## Prompt
Using the data below, return word for word every line from the one holding "kbokso čempioną" down to the one holding "Demana la teva beca ERC". Leave pictures out.

Collected data:
----
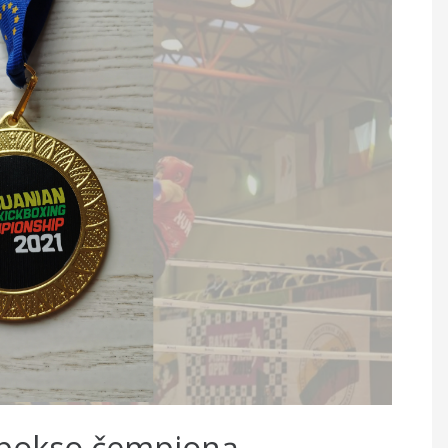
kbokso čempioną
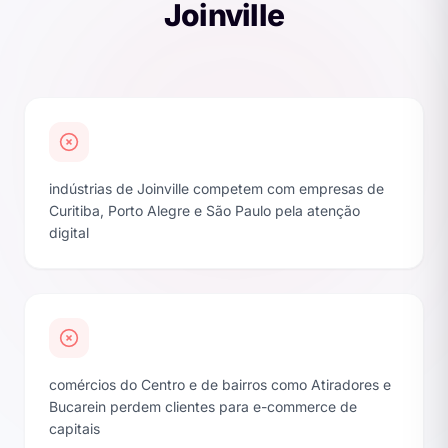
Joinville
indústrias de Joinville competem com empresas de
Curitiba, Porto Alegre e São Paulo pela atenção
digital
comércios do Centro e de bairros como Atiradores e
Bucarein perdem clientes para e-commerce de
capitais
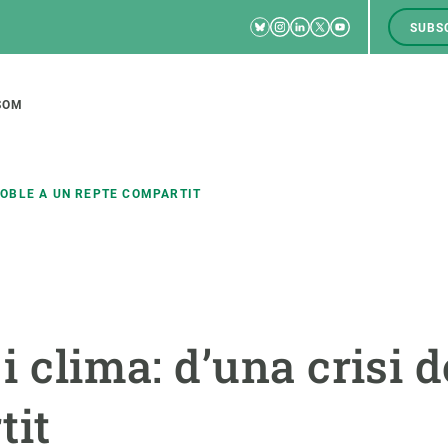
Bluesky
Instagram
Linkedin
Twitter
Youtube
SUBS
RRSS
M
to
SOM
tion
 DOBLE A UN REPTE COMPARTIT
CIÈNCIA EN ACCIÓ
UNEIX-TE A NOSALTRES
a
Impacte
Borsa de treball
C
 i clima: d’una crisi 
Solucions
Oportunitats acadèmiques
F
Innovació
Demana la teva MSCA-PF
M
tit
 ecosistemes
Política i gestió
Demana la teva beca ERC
----
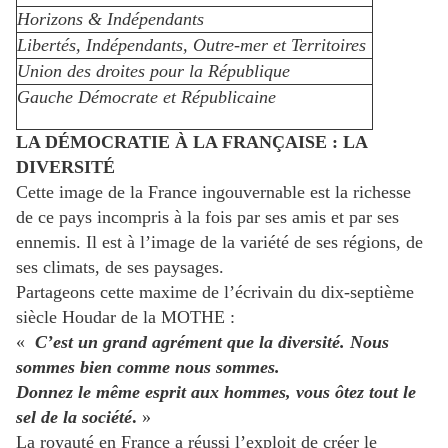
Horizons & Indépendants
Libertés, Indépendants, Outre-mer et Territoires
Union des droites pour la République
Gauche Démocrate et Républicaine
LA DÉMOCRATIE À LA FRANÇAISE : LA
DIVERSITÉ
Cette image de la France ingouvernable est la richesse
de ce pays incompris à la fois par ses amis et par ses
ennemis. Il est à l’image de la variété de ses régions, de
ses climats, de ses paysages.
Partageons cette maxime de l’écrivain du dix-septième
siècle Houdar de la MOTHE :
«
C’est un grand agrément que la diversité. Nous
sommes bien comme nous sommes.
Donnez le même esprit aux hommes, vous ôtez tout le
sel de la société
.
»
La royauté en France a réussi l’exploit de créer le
----
## Solved exercise
kbokso čempioną
Joinville
indústrias de Joinville competem com empresas de
Curitiba, Porto Alegre e São Paulo pela atenção
digital
comércios do Centro e de bairros como Atiradores e
Bucarein perdem clientes para e-commerce de
capitais
Bluesky
Instagram
Linkedin
Twitter
Youtube
SUBS
RRSS
M
to
SOM
tion
 DOBLE A UN REPTE COMPARTIT
CIÈNCIA EN ACCIÓ
UNEIX-TE A NOSALTRES
a
Impacte
Borsa de treball
C
 i clima: d’una crisi 
Solucions
Oportunitats acadèmiques
F
Innovació
Demana la teva MSCA-PF
M
tit
 ecosistemes
Política i gestió
Demana la teva beca ERC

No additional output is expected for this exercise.